Arriving on Time Best for the Mind

Autistic children tend to have worse symptoms if they were born early or late

(RxWiki News) Being born early or late already carries some health risks for both mothers and their newborns. Now there's evidence an early or late birth can worsen symptoms of children with autism.

A new study reveals that preemies and late arriving babies who go on to develop autism are at a higher risk for self-inflicted injuries than autistic children born at term.

"Attend all prenatal appointments with your caregiver."

Tammy Movsas, of the Department of Epidemiology at Michigan State University, led a study that looked for patterns in the symptoms of autistic children born before 37 weeks or after 42 weeks of pregnancy.

Using 2006-2010 data from the Kennedy Krieger Institute at Johns Hopkins University, Movsas analyzed the records of 4,188 women whose autistic children ranged from age 4 to age 21.

She grouped the children according to when they were born: very preterm (before 34 weeks), preterm (34-37 weeks), on time (37-42 weeks), and post-term (after 42 weeks).

Each mother filled out questionnaires about their children's symptoms, including questions about social awareness, social cognition, social communication, social motivation and autistic mannerisms.

The two assessments used included the 40-item Social Communication Questionnaire (SCQ) and the 65-item Social Responsiveness Scale (SRS). A score of 15 or higher on the SCQ suggests a child has an autism spectrum disorder.

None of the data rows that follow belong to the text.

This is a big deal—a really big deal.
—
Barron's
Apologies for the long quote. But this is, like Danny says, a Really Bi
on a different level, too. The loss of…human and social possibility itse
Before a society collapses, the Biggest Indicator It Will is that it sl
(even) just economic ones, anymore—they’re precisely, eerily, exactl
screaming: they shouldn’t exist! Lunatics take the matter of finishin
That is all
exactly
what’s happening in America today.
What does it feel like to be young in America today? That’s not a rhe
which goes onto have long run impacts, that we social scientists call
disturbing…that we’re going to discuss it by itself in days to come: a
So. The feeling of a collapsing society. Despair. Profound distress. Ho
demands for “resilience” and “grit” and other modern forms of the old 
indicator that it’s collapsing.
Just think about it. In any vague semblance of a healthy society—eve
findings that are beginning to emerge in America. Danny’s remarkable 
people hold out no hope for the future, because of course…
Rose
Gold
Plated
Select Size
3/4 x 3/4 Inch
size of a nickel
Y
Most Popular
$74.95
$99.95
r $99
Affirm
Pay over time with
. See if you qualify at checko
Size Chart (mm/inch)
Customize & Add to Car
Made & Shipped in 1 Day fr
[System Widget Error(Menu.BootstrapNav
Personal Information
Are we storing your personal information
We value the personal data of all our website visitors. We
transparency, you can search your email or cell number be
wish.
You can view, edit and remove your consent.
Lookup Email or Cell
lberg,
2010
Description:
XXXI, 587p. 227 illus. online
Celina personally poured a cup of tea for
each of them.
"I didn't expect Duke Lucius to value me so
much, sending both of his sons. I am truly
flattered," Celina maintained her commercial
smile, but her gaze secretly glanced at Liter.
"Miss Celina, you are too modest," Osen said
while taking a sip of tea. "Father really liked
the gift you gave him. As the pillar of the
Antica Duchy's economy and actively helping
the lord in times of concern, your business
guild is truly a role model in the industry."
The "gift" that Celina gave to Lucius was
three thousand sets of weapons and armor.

The SRS assesses people on a continuum: under 55 means the child is not autistic or is borderline, a score between 55 and 75 means they have mild to moderate symptoms, and a score over 75 suggests severe symptoms of autism.

The scores for symptoms of autism spectrum disorder were greater among children who had been preemies or late arrivals. The average screening scores of symptoms for children born on time was 22.6 and 85.6 on the two standard assessments used to measure the kids' autism symptoms.

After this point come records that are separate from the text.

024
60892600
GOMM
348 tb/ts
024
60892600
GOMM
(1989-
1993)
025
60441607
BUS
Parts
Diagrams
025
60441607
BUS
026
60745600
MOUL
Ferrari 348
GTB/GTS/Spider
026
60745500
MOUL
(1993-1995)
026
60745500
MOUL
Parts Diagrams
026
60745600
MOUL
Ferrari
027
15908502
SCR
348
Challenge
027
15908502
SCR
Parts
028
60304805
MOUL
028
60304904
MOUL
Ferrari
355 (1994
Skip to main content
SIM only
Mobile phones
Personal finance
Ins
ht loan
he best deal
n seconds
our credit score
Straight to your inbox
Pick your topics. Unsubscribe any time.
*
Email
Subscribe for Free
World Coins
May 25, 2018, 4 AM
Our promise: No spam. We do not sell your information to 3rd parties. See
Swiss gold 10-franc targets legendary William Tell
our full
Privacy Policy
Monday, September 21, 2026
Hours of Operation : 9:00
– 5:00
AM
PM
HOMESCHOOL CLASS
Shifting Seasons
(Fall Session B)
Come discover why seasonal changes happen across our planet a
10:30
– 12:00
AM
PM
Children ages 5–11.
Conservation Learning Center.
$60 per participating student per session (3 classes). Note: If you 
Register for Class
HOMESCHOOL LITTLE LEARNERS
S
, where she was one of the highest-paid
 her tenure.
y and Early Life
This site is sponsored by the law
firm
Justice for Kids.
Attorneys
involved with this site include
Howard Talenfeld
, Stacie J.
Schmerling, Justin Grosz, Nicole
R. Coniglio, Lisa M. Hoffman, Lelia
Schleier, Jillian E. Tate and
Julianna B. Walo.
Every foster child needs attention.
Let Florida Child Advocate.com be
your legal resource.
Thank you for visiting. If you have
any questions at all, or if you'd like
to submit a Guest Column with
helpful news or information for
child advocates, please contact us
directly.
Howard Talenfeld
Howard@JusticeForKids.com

Those children born very early scored 24.5 and 90, and those born one to three weeks early scored 23.7 and 88.1. Average scores of babies who had been born late were 25.5 and 88.4.

Although the study did not find any difference in motor skill development among the four groups, it did find a delay in children's ages when they first walked and first talked for children born before 34 weeks.

The researchers' calculations took into account each child's gender, ability to talk, IQ score and growth rate while in their mother's womb.

Although Movsas found that the length of a woman's pregnancy plays a part in how severe the condition is for children who develop autism, she did not find a reason for this link.

One possibility is that whatever reason led to the child's lengthened or shortened time in the womb in the first place is also leading to an increase in the autism symptoms.

In other words, it's not the early or late birth that's likely causing the more severe symptoms. Instead, whatever hidden condition caused the baby to arrive early or late may also be contributing to how severe the child's condition is.

One way to think about it is that children born on time - even if they go on to develop autism - are less likely to show as severe symptoms.

"The outside environment in which a preterm baby continues to mature is very different than the environment that the baby would have experienced in uteri," Movsas said. "This change in environment may be part of the reason why there is a difference in autistic severity in this set of infants."

For example, a baby is exposed to more hormones the longer he or she lives in the womb, which may or may not be related to how their symptoms show themselves later.

A longer pregnancy also increases the chances that a mother will experience complications with her placenta and/or that she will need a C-section or a birth requiring assistance from a vacuum or other medical device, Movsas said.

The study appeared online in April in the Journal of Autism and Development Disorders. The research was funded by the National Institutes for Health. No conflicts of interest were noted.